=== Records provided ===
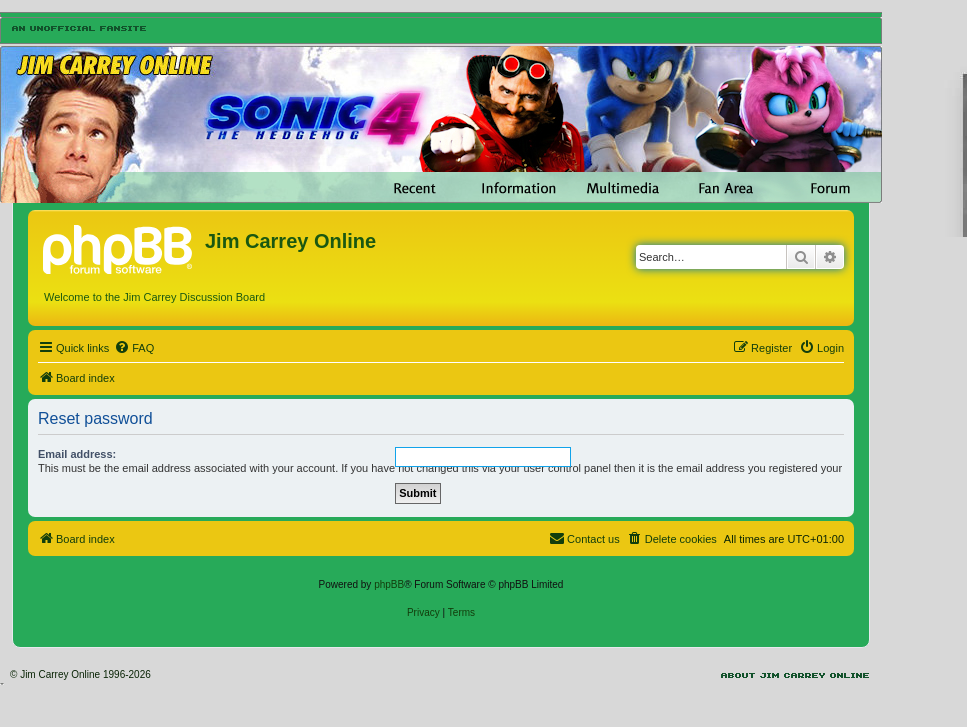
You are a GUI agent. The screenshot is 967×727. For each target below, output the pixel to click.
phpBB (389, 584)
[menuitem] (134, 348)
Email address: (77, 454)
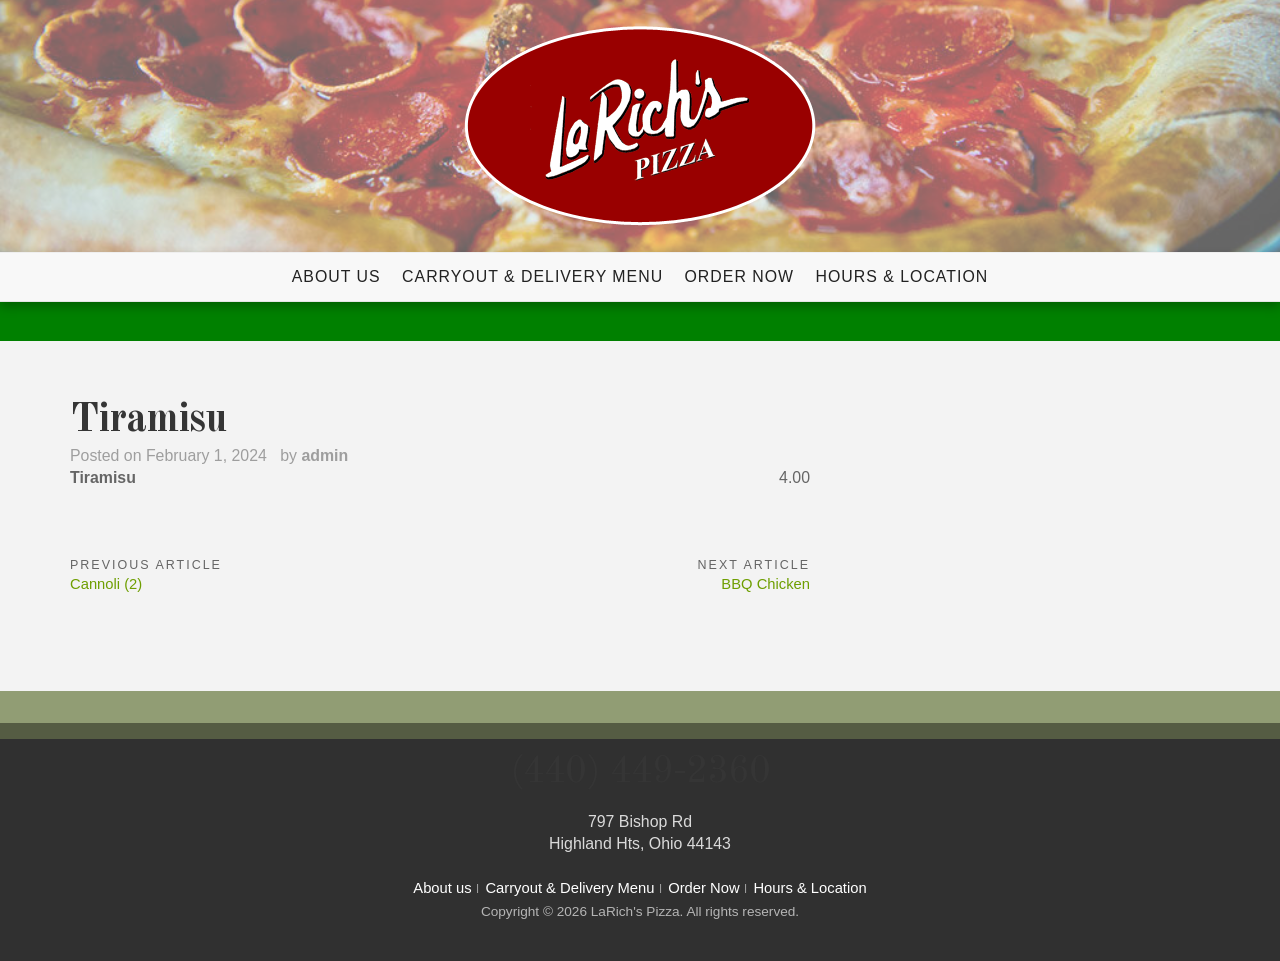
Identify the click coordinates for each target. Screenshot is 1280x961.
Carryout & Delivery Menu (532, 276)
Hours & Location (901, 276)
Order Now (740, 276)
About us (336, 276)
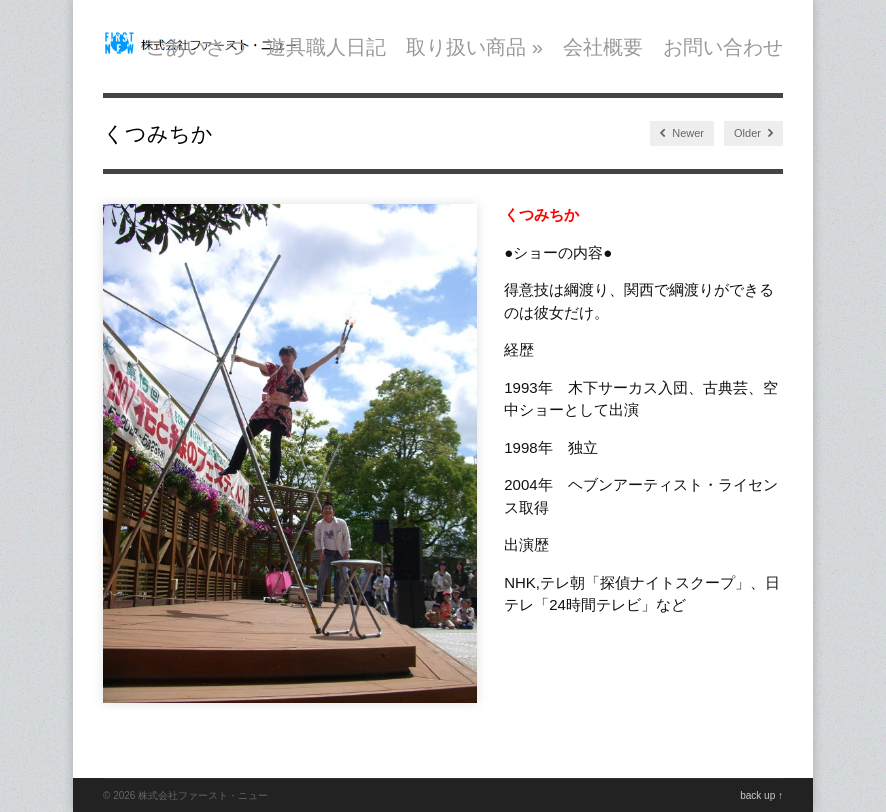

=== What is needed ===
Your copy of the entries must be exact and must contain no pictures.

=== Answer box ===
You are a GUI agent. The screenshot is 967×727. For each target below, output the pixel to click.
phpBB (389, 584)
[menuitem] (134, 348)
Email address: (77, 454)
Identify the click coordinates for each target. Screenshot is 1280x961.
Carryout & Delivery Menu (532, 276)
Hours & Location (901, 276)
Order Now (740, 276)
About us (336, 276)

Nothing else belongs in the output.